Auf die Belagmischung kommt es an
In der Werkstatt ist oft nicht klar, dass die Geräusch- und Reklamationsvermeidung schon mit der Wahl des Bremsbelags anfängt.Während Standardmischungen, die für viele unterschiedliche Fahrzeuge funktionieren sollen, zur Geräuschentwicklung neigen, schaffen Werkstätten mit Belägen von Erstausrüstern wie Textar die nötigen Voraussetzungen für leise Bremsen, verspricht das Unternehmen. Denn dank entsprechender Expertise aus der Serienfertigung und umfangreichen Testkapazitäten lässt sich das Risiko für spätere NVH-Probleme von Anfang an minimieren: durch individuelle Reibmaterialmischungen, die für ein bestimmtes Fahrzeug, sein Bremssystem und seinen Einsatzzweck auf den Punkt genau entwickelt werden. Entscheidend sind die Mischung und die verwendeten Materialien, die ein niedriges Eigenschwingungsverhalten und gute Dämpfungseigenschaften aufweisen sollten. Neben abgestimmten Belagrezepturen helfen umfangreiche sogenannte Sekundärmaßnahmen, die Schwingungsübertragung vom Belag auf andere Komponenten zu dämpfen. Die Textar-Entwickler nutzen zum Beispiel 350 verschiedene Dämpfungsblechmaterialien, Zwischenschichten, Laufrichtungsbindung, Schrägen, Nuten oder Ausgleichsgewichte.

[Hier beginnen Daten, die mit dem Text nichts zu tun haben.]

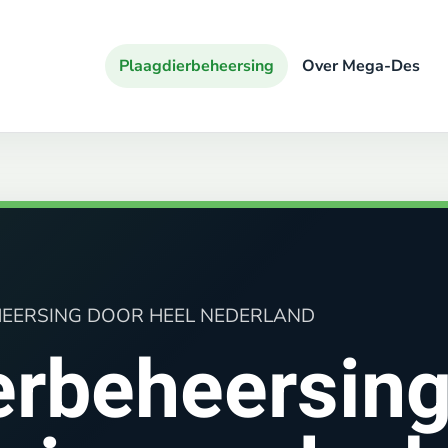
Plaagdierbeheersing
Over Mega-Des
g
HEERSING DOOR HEEL NEDERLAND
erbeheersin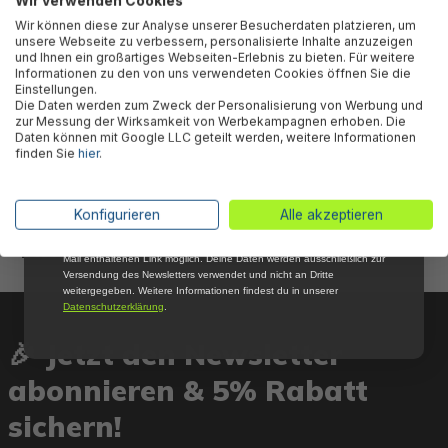
Wir verwenden Cookies
Abonniere jetzt unseren kostenlosen
Wir können diese zur Analyse unserer Besucherdaten platzieren, um
Newsletter, verpasse keine Neuigkeiten und
unsere Webseite zu verbessern, personalisierte Inhalte anzuzeigen
Aktionen mehr und sichere Dir 5 %
und Ihnen ein großartiges Webseiten-Erlebnis zu bieten. Für weitere
Willkommensrabatt auf nicht reduzierte Ware
Informationen zu den von uns verwendeten Cookies öffnen Sie die
bei Deiner ersten Bestellung !*
Einstellungen.
Die Daten werden zum Zweck der Personalisierung von Werbung und
Email
zur Messung der Wirksamkeit von Werbekampagnen erhoben. Die
Daten können mit Google LLC geteilt werden, weitere Informationen
Bestway® Ersatzteil
finden Sie
hier
.
Aufblasbare Abdeckung für
Anmelden
LAY-Z-SPA® Honolulu/Milan
AirJet™ Ø 196 cm, rund
*Mit der Anmeldung zum Newsletter stimmst du zu, regelmäßig per E-
Konfigurieren
Alle akzeptieren
Mail über aktuelle Angebote, Aktionen und Produktneuheiten
informiert zu werden. Die Abmeldung ist jederzeit über den in jeder E-
49,85 €*
Mail enthaltenen Link möglich. Deine Daten werden ausschließlich zur
Versendung des Newsletters verwendet und nicht an Dritte
weitergegeben. Weitere Informationen findest du in unserer
Datenschutzerklärung
.
🎉 Jetzt den Newsletter
abonnieren & 5% Rabatt
sichern!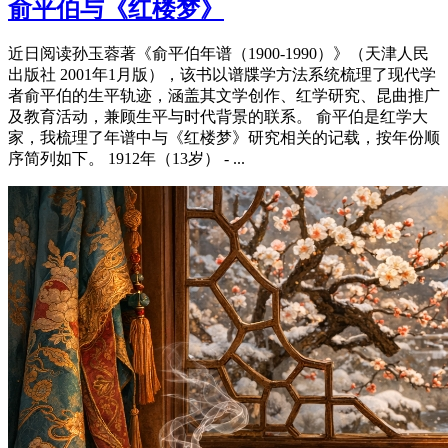
俞平伯与《红楼梦》
近日阅读孙玉蓉著《俞平伯年谱（1900-1990）》（天津人民
出版社 2001年1月版），该书以谱牒学方法系统梳理了现代学
者俞平伯的生平轨迹，涵盖其文学创作、红学研究、昆曲推广
及教育活动，兼顾生平与时代背景的联系。 俞平伯是红学大
家，我梳理了年谱中与《红楼梦》研究相关的记载，按年份顺
序简列如下。 1912年（13岁） - ...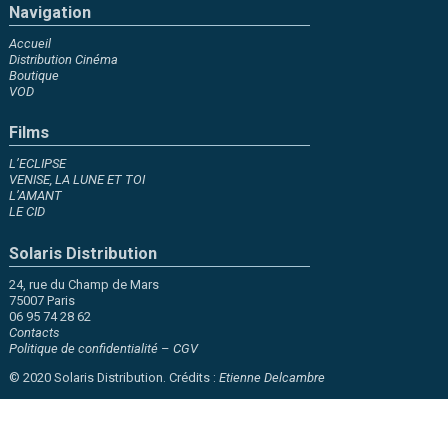
Navigation
Accueil
Distribution Cinéma
Boutique
VOD
Films
L’ECLIPSE
VENISE, LA LUNE ET TOI
L’AMANT
LE CID
Solaris Distribution
24, rue du Champ de Mars
75007 Paris
06 95 74 28 62
Contacts
Politique de confidentialité
–
CGV
© 2020 Solaris Distribution. Crédits :
Etienne Delcambre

Um NVH-Phänomenen auf den Grund zu gehen, gibt es bei Textar ein eigenes Spezialisten-Team, das sich ausschließlich NVH-Phänomenen widmet und schon bei der Entwicklung der Bremsbeläge involviert ist. „Wir analysieren in ausführlichen Tests jedes kleinste Geräusch. Die Ursachen sind oft hochkomplex. Die Reproduzierbarkeit und Vorhersage von Bremsgeräuschen auf dem Prüfstand oder im Rahmen von Simulationen ist nicht garantiert. Um solche Probleme zu lösen, müssen wir die Komponenten im Einzelnen, ihre Rolle im Gesamtsystem Bremse sowie ihre Eigenschaften verstehen“, erklärt Wolfgang Hoffrichter, Senior NVH Engineer bei TMD Friction. Mit Hilfe von eigenen Analyse- und Simulationstools sowie sieben Geräuschprüfständen, aber auch eigenen Fahrversuchen, will man dafür sorgen, dass die eigenen Beläge auch im freien Ersatzteilmarkt den steigenden Anforderungen in Sachen NVH genügen.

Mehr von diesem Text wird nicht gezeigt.